-- Items from a dataset --

********

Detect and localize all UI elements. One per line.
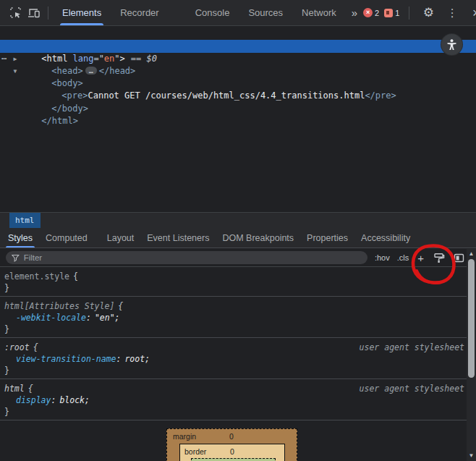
funnel-filter-icon	[12, 254, 20, 262]
rule-selector[interactable]: html	[4, 383, 25, 394]
rule-selector[interactable]: :root	[4, 342, 30, 353]
toolbar-divider	[409, 7, 409, 20]
inspect-element-icon[interactable]	[6, 4, 25, 22]
tab-dom-breakpoints[interactable]: DOM Breakpoints	[216, 228, 300, 248]
border-top-value[interactable]: 0	[230, 447, 234, 456]
dom-node-pre[interactable]: <pre>Cannot GET /courses/web/html_css/4.…	[0, 77, 476, 90]
css-property[interactable]: -webkit-locale:"en";	[4, 312, 464, 323]
element-classes-button[interactable]: .cls	[397, 253, 409, 262]
styles-filter-row: :hov .cls +	[0, 249, 476, 267]
rule-selector[interactable]: html[Attributes Style]	[4, 300, 114, 312]
elements-dom-tree: <!DOCTYPE html> ⋯<htmllang="en">== $0 ▶<…	[0, 26, 476, 212]
styles-pane: :hov .cls +	[0, 249, 476, 461]
box-model-diagram: margin 0 border 0	[166, 428, 297, 461]
error-icon: ×	[363, 8, 373, 17]
dom-node-html-selected[interactable]: ⋯<htmllang="en">== $0	[0, 40, 476, 52]
accessibility-person-icon[interactable]	[441, 34, 462, 55]
devtools-toolbar: Elements Recorder Console Sources Networ…	[0, 0, 476, 26]
scroll-up-arrow[interactable]: ▲	[467, 250, 476, 258]
filter-input[interactable]	[24, 253, 362, 262]
css-property[interactable]: view-transition-name:root;	[4, 353, 464, 365]
tab-network[interactable]: Network	[292, 0, 346, 25]
css-property[interactable]: display:block;	[4, 394, 464, 406]
toggle-element-state-button[interactable]: :hov	[375, 253, 390, 262]
css-rule-html: html{ user agent stylesheet display:bloc…	[0, 379, 476, 420]
tab-styles[interactable]: Styles	[1, 228, 39, 248]
tab-accessibility[interactable]: Accessibility	[354, 228, 417, 248]
css-rules-list: element.style{ } html[Attributes Style]{…	[0, 267, 476, 420]
collapse-arrow-icon[interactable]: ▼	[12, 65, 19, 77]
tab-event-listeners[interactable]: Event Listeners	[140, 228, 216, 248]
toggle-computed-sidebar-icon[interactable]	[454, 253, 464, 263]
issues-badge[interactable]: 1	[384, 9, 399, 17]
styles-filter[interactable]	[6, 251, 367, 264]
scroll-down-arrow[interactable]: ▼	[467, 452, 476, 460]
paint-brush-icon[interactable]	[433, 252, 445, 264]
tab-elements[interactable]: Elements	[53, 0, 111, 25]
devtools-window: Elements Recorder Console Sources Networ…	[0, 0, 476, 461]
console-error-badge[interactable]: × 2	[363, 8, 379, 17]
stylesheet-origin: user agent stylesheet	[360, 383, 464, 394]
rule-selector[interactable]: element.style	[4, 271, 69, 282]
dom-node-html-close[interactable]: </html>	[0, 103, 476, 115]
tab-sources[interactable]: Sources	[239, 0, 292, 25]
panel-tabs: Elements Recorder Console Sources Networ…	[53, 0, 363, 25]
styles-sidebar-tabs: Styles Computed Layout Event Listeners D…	[0, 228, 476, 248]
dom-node-body-close[interactable]: </body>	[0, 90, 476, 102]
kebab-menu-icon[interactable]: ⋮	[443, 4, 462, 22]
issues-icon	[384, 9, 393, 17]
css-rule-attributes-style: html[Attributes Style]{ -webkit-locale:"…	[0, 297, 476, 338]
tab-layout[interactable]: Layout	[101, 228, 141, 248]
margin-top-value[interactable]: 0	[229, 432, 234, 441]
css-rule-element-style: element.style{ }	[0, 267, 476, 297]
dom-node-doctype[interactable]: <!DOCTYPE html>	[0, 28, 476, 40]
dom-node-body[interactable]: ▼<body>	[0, 65, 476, 77]
more-tabs-button[interactable]: »	[346, 0, 363, 25]
breadcrumb: html	[0, 212, 476, 228]
device-toolbar-icon[interactable]	[25, 4, 43, 22]
box-model-margin[interactable]: margin 0 border 0	[166, 428, 297, 461]
css-rule-root: :root{ user agent stylesheet view-transi…	[0, 338, 476, 379]
box-model-border[interactable]: border 0	[179, 444, 285, 461]
expand-arrow-icon[interactable]: ▶	[12, 53, 19, 65]
stylesheet-origin: user agent stylesheet	[360, 342, 464, 353]
settings-icon[interactable]: ⚙	[419, 4, 438, 22]
breadcrumb-crumb-html[interactable]: html	[9, 213, 41, 228]
close-icon[interactable]: ×	[467, 4, 476, 22]
toolbar-divider	[48, 7, 48, 20]
tab-recorder[interactable]: Recorder	[111, 0, 168, 25]
tab-properties[interactable]: Properties	[300, 228, 354, 248]
new-style-rule-button[interactable]: +	[417, 252, 424, 264]
dom-node-head[interactable]: ▶<head>…</head>	[0, 53, 476, 65]
styles-scrollbar[interactable]: ▲ ▼	[467, 249, 476, 461]
tab-console[interactable]: Console	[186, 0, 239, 25]
tab-computed[interactable]: Computed	[39, 228, 94, 248]
box-model-padding[interactable]	[191, 458, 276, 461]
scrollbar-thumb[interactable]	[468, 259, 475, 378]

********

-- WHAT IS BEING ASKED --
In the records above, collect each line with "breadcrumb".

-- RESPONSE AREA --
breadcrumb: html	[0, 212, 476, 228]
breadcrumb-crumb-html[interactable]: html	[9, 213, 41, 228]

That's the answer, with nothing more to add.